Among those missing from a defense that has given up the fifth-most points in franchise history (440) through 15 games were defensive end Danielle Hunter (neck) and defensive tackle Michael Pierce (opt-out), who have not played all season, and linebackers Anthony Barr and Eric Kendricks, who were lost to injury.

"If you go back, and honest, I'm not trying to make excuses, it was embarrassing [Friday]," Zimmer said. "We're missing four defensive linemen, we're missing a safety, we're missing three corners, we're missing six linebackers, I believe, from where we started. We're just a little undermanned. That's still no excuse. These guys put on an NFL jersey, they've got to play."

If those players return next season, the defense will undoubtedly be in better shape. But to believe the fix is as simple as bringing back a couple of key players and expecting the Vikings to return to their glory days is imprudent.

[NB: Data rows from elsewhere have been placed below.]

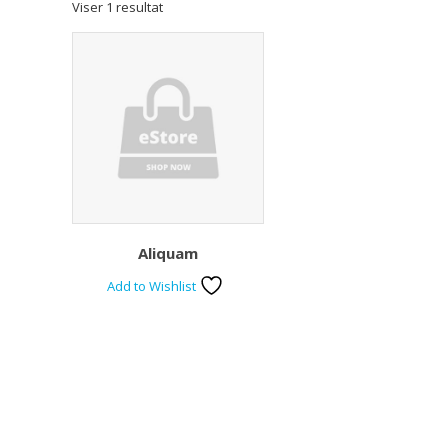
Viser 1 resultat
Aliquam
Add to Wishlist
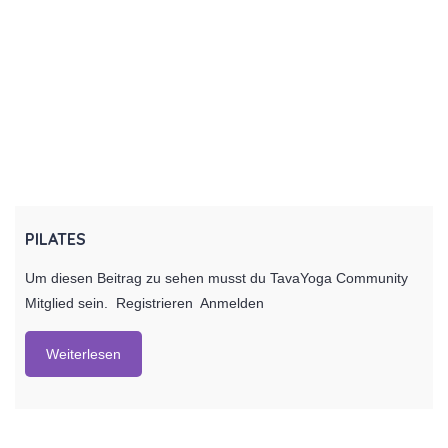
PILATES
Um diesen Beitrag zu sehen musst du TavaYoga Community
Mitglied sein. Registrieren Anmelden
Weiterlesen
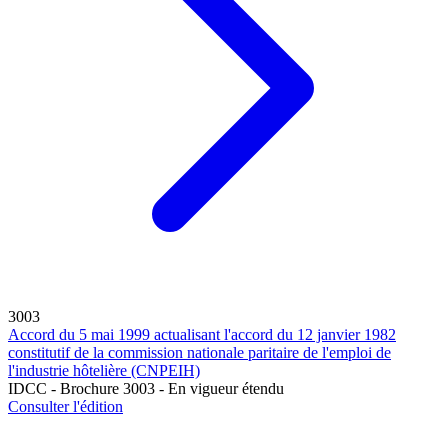
3003
Accord du 5 mai 1999 actualisant l'accord du 12 janvier 1982
constitutif de la commission nationale paritaire de l'emploi de
l'industrie hôtelière (CNPEIH)
IDCC - Brochure 3003 - En vigueur étendu
Consulter l'édition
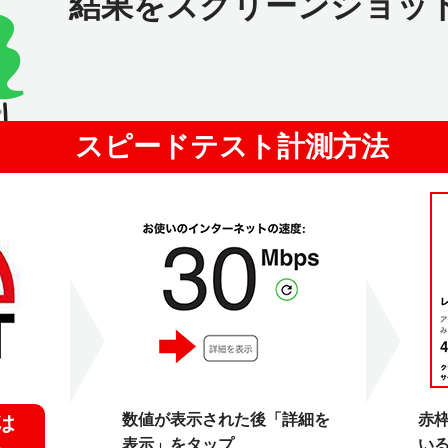
結果をスクリーンショッ
スピードテスト計測方法
数値が表示された後「詳細を
赤
は
表示」をタップ
い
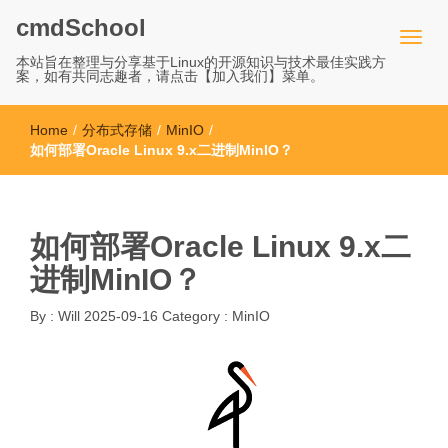
cmdSchool
本站旨在整理与分享基于Linux的开源知识与技术最佳实践方
案，如有共同志趣者，请点击【加入我们】菜单。
Home
/
分布式存储
/
MinIO
/
如何部署Oracle Linux 9.x二进制MinIO？
如何部署Oracle Linux 9.x二
进制MinIO？
By :
Will
2025-09-16
Category :
MinIO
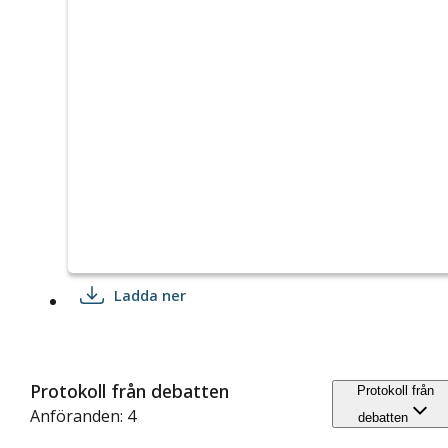
Ladda ner
Protokoll från debatten
Protokoll från
Anföranden: 4
debatten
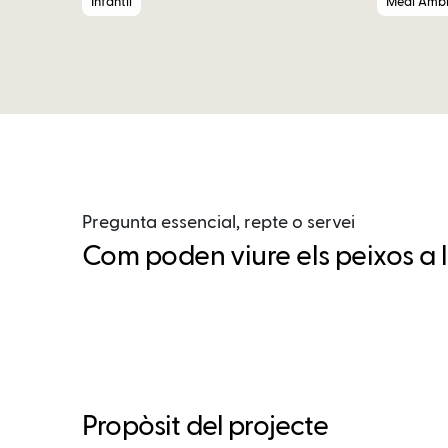
Infantil
Medi Ambi
Pregunta essencial, repte o servei
Com poden viure els peixos a 
Propòsit del projecte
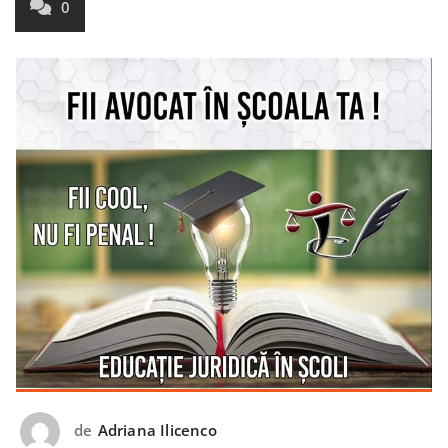
0
de
Adriana Ilicenco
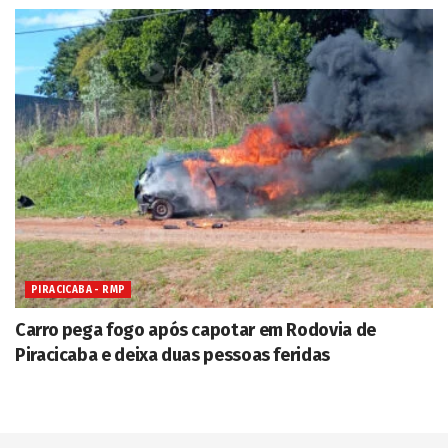
PIRACICABA - RMP
Carro pega fogo após capotar em Rodovia de
Piracicaba e deixa duas pessoas feridas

The 2020 season was never about retooling the defense after it lost so many key contributors at multiple positions last offseason. This was a rebuild disguised as a remodeling, not a complete teardown, which would have been a more honest assessment.

In the months leading up to the season, the Vikings made several decisions to suggest they were all-in for 2020. Yet the corresponding moves, including drafting 15 players and expecting many to contribute right away after letting nine players from the 2019 defense walk in free agency, didn't add up.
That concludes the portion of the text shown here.